Supported properties are

Properties:

agg_filter: a filter function, which takes a (m, n, 3) float array and a dpi value, and returns a (m, n, 3) array and two offsets from the bottom left corner of the image alpha: scalar or None animated: bool clip_box: ~matplotlib.transforms.BboxBase or None clip_on: bool clip_path: Patch or (Path, Transform) or None figure: ~matplotlib.figure.Figure gid: str in_layout: bool label: object mouseover: bool path_effects: list of .AbstractPathEffect picker: None or bool or float or callable rasterized: bool sketch_params: (scale: float, length: float, randomness: float) snap: bool or None transform: ~matplotlib.transforms.Transform url: str visible: bool zorder: float

set_animated(*args, **kwargs)#

broadcasts set_animated to children

set_clip_box(*args, **kwargs)#

broadcasts set_clip_box to children

set_clip_path(*args, **kwargs)#

broadcasts set_clip_path to children

set_figure(*args, **kwargs)#

broadcasts set_figure to children

set_picker(*args, **kwargs)#

broadcasts set_picker to children

set_sketch_params(*args, **kwargs)#

broadcasts set_sketch_params to children

set_snap(*args, **kwargs)#

broadcasts set_snap to children

set_transform(*args, **kwargs)#

broadcasts set_transform to children

class data_prototype.wrappers.PathCollectionWrapper(data: DataContainer, converters=None, /, **kwargs)#
draw(renderer)#
required_keys: set = {'edgecolors', 'facecolors', 'paths', 'sizes', 'x', 'y'}#
class data_prototype.wrappers.ProxyWrapper(data, converters: ConversionNode | list[ConversionNode] | None, **kwargs)#
class data_prototype.wrappers.ProxyWrapperBase(data, converters: ConversionNode | list[ConversionNode] | None, **kwargs)#
axes: _Axes#
data: DataContainer#
draw(renderer)#
expected_keys: set = {}#
required_keys: set = {}#
stale: bool#
class data_prototype.wrappers.StepWrapper(data: DataContainer, converters=None, /, **kwargs)#
draw(renderer)#
required_keys: set = {'density', 'edges'}#
class data_prototype.patches.PatchWrapper(data: DataContainer, converters=None, /, **kwargs)#
draw(renderer)#
required_keys: set = {'antialiased', 'capstyle', 'edgecolor', 'facecolor', 'fill', 'hatch', 'joinstyle', 'linestyle', 'linewidth'}#
class data_prototype.patches.RectangleWrapper(data: DataContainer, converters=None, /, **kwargs)#
required_keys: set = {'angle', 'antialiased', 'capstyle', 'edgecolor', 'facecolor', 'fill', 'hatch', 'height', 'joinstyle', 'linestyle', 'linewidth', 'rotation_point', 'width', 'x', 'y'}#

Backmatter#

Installation#

At the command line:

$ pip install git+https://github.com/tacaswell/data-prototype.git@main

Release History#

Initial Release (YYYY-MM-DD)#

Minimum Version of Python and NumPy#

  • This project supports at least the minor versions of Python initially released 42 months prior to a planned project release date.
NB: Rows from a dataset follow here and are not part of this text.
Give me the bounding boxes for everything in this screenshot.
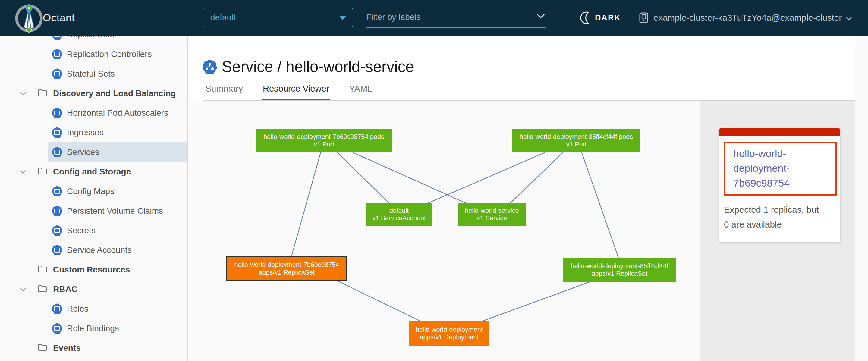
sidebar-item-stateful-sets[interactable]: Stateful Sets (0, 64, 187, 84)
stateful-sets-icon (52, 68, 62, 79)
sidebar-item-label: Ingresses (67, 123, 103, 142)
status-bar-error (719, 128, 840, 136)
sidebar-item-replication-controllers[interactable]: Replication Controllers (0, 44, 187, 64)
sidebar-item-rbac[interactable]: RBAC (0, 280, 187, 299)
namespace-dropdown[interactable]: default (203, 7, 353, 27)
sidebar-item-services[interactable]: Services (0, 142, 187, 162)
secrets-icon (52, 225, 62, 236)
sidebar-item-label: Custom Resources (53, 260, 130, 280)
sidebar-list: Replica SetsReplication ControllersState… (0, 36, 187, 358)
sidebar-item-label: RBAC (53, 280, 78, 299)
graph-edge (353, 153, 467, 203)
cluster-icon (638, 12, 649, 24)
graph-node-serviceaccount-default[interactable]: defaultv1 ServiceAccount (366, 203, 432, 226)
node-name: hello-world-deployment-85ff4cf44f pods (520, 133, 633, 141)
sidebar-item-label: Config Maps (67, 182, 114, 201)
tab-resource-viewer[interactable]: Resource Viewer (261, 84, 330, 101)
sidebar-item-events[interactable]: Events (0, 338, 187, 358)
detail-panel: hello-world-deployment-7b69c98754 Expect… (700, 101, 855, 361)
node-name: hello-world-deployment-85ff4cf44f (571, 262, 668, 270)
namespace-dropdown-value: default (210, 13, 236, 22)
chevron-down-icon[interactable] (536, 13, 545, 19)
folder-icon (37, 285, 47, 294)
config-maps-icon (52, 186, 62, 196)
sidebar-item-label: Replication Controllers (67, 44, 152, 64)
sidebar-item-label: Stateful Sets (67, 64, 115, 84)
sidebar-item-role-bindings[interactable]: Role Bindings (0, 319, 187, 338)
sidebar-item-discovery-and-load-balancing[interactable]: Discovery and Load Balancing (0, 84, 187, 103)
theme-toggle-label: DARK (595, 13, 621, 23)
chevron-down-icon (845, 17, 852, 21)
graph-node-deployment-hello-world[interactable]: hello-world-deploymentapps/v1 Deployment (409, 321, 490, 346)
graph-node-service-hello-world[interactable]: hello-world-servicev1 Service (458, 203, 526, 226)
node-kind: v1 Pod (566, 141, 587, 148)
sidebar-nav: Replica SetsReplication ControllersState… (0, 36, 188, 361)
chevron-down-icon[interactable] (19, 287, 27, 293)
label-filter-input[interactable] (366, 8, 532, 27)
graph-node-replicaset-7b69c98754[interactable]: hello-world-deployment-7b69c98754apps/v1… (226, 256, 347, 281)
sidebar-item-config-maps[interactable]: Config Maps (0, 182, 187, 201)
sidebar-item-label: Services (67, 142, 99, 162)
ingresses-icon (52, 127, 62, 138)
sidebar-item-horizontal-pod-autoscalers[interactable]: Horizontal Pod Autoscalers (0, 103, 187, 123)
cluster-context-menu[interactable]: example-cluster-ka3TuTzYo4a@example-clus… (638, 0, 852, 36)
label-filter (366, 8, 547, 28)
sidebar-item-service-accounts[interactable]: Service Accounts (0, 240, 187, 260)
role-bindings-icon (52, 323, 62, 334)
resource-viewer-graph[interactable]: hello-world-deployment-7b69c98754 podsv1… (188, 101, 700, 361)
sidebar-item-ingresses[interactable]: Ingresses (0, 123, 187, 142)
resource-glyph (54, 52, 60, 57)
service-title-icon (203, 60, 217, 74)
sidebar-item-label: Horizontal Pod Autoscalers (67, 103, 168, 123)
status-message-line1: Expected 1 replicas, but (724, 202, 832, 217)
cluster-context-label: example-cluster-ka3TuTzYo4a@example-clus… (653, 13, 842, 23)
node-name: hello-world-deployment-7b69c98754 (235, 261, 339, 269)
sidebar-item-persistent-volume-claims[interactable]: Persistent Volume Claims (0, 201, 187, 221)
folder-icon (37, 343, 47, 353)
resource-glyph (54, 208, 60, 214)
sidebar-item-roles[interactable]: Roles (0, 299, 187, 319)
theme-toggle-button[interactable]: DARK (579, 0, 621, 36)
sidebar-item-label: Events (53, 338, 81, 358)
tab-summary[interactable]: Summary (204, 84, 244, 101)
horizontal-pod-autoscalers-icon (52, 107, 62, 118)
graph-node-pods-7b69c98754[interactable]: hello-world-deployment-7b69c98754 podsv1… (256, 129, 392, 153)
graph-edge (291, 153, 321, 256)
sidebar-item-custom-resources[interactable]: Custom Resources (0, 260, 187, 280)
graph-edge (482, 282, 589, 321)
tab-yaml[interactable]: YAML (348, 84, 373, 101)
chevron-down-icon[interactable] (19, 170, 27, 175)
page-title: Service / hello-world-service (222, 58, 414, 76)
graph-node-pods-85ff4cf44f[interactable]: hello-world-deployment-85ff4cf44f podsv1… (512, 129, 641, 153)
resource-link[interactable]: hello-world-deployment-7b69c98754 (733, 146, 830, 191)
tab-bar: SummaryResource ViewerYAML (203, 84, 389, 101)
dropdown-caret-icon (339, 16, 346, 20)
folder-icon (37, 167, 47, 176)
sidebar-item-label: Role Bindings (67, 319, 119, 338)
status-message: Expected 1 replicas, but 0 are available (724, 202, 832, 232)
resource-status-card: hello-world-deployment-7b69c98754 Expect… (719, 128, 840, 242)
status-message-line2: 0 are available (724, 217, 832, 232)
sidebar-item-replica-sets[interactable]: Replica Sets (0, 36, 187, 44)
sidebar-item-label: Replica Sets (67, 36, 114, 44)
node-kind: apps/v1 Deployment (420, 334, 479, 341)
resource-glyph (54, 248, 60, 253)
node-kind: v1 ServiceAccount (372, 215, 426, 222)
content-header: Service / hello-world-service SummaryRes… (188, 36, 855, 101)
replication-controllers-icon (52, 49, 62, 59)
resource-glyph (54, 326, 60, 331)
header-bar: Octant default DARK example-cluster-ka3T… (0, 0, 868, 36)
title-row: Service / hello-world-service (203, 58, 414, 76)
resource-glyph (54, 228, 60, 233)
folder-icon (37, 265, 47, 274)
node-kind: v1 Pod (314, 141, 334, 148)
chevron-down-icon[interactable] (19, 91, 27, 97)
sidebar-item-secrets[interactable]: Secrets (0, 221, 187, 240)
node-kind: apps/v1 ReplicaSet (259, 269, 315, 276)
resource-glyph (54, 306, 60, 311)
sidebar-item-label: Roles (67, 299, 89, 319)
graph-node-replicaset-85ff4cf44f[interactable]: hello-world-deployment-85ff4cf44fapps/v1… (563, 258, 676, 282)
folder-icon (37, 89, 47, 98)
node-name: hello-world-deployment-7b69c98754 pods (264, 133, 384, 141)
sidebar-item-config-and-storage[interactable]: Config and Storage (0, 162, 187, 182)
  • The project will always support at least the 2 latest minor versions of Python.

  • The project will support minor versions of numpy initially released in the 24 months prior to a planned project release date or the oldest version that supports the minimum Python version (whichever is higher).

  • The project will always support at least the 3 latest minor versions of NumPy.

The minimum supported version of Python will be set to python_requires in setup. All supported minor versions of Python will be in the test matrix and have binary artifacts built for releases.

The project should adjust upward the minimum Python and NumPy version support on every minor and major release, but never on a patch release.

This is consistent with NumPy NEP 29.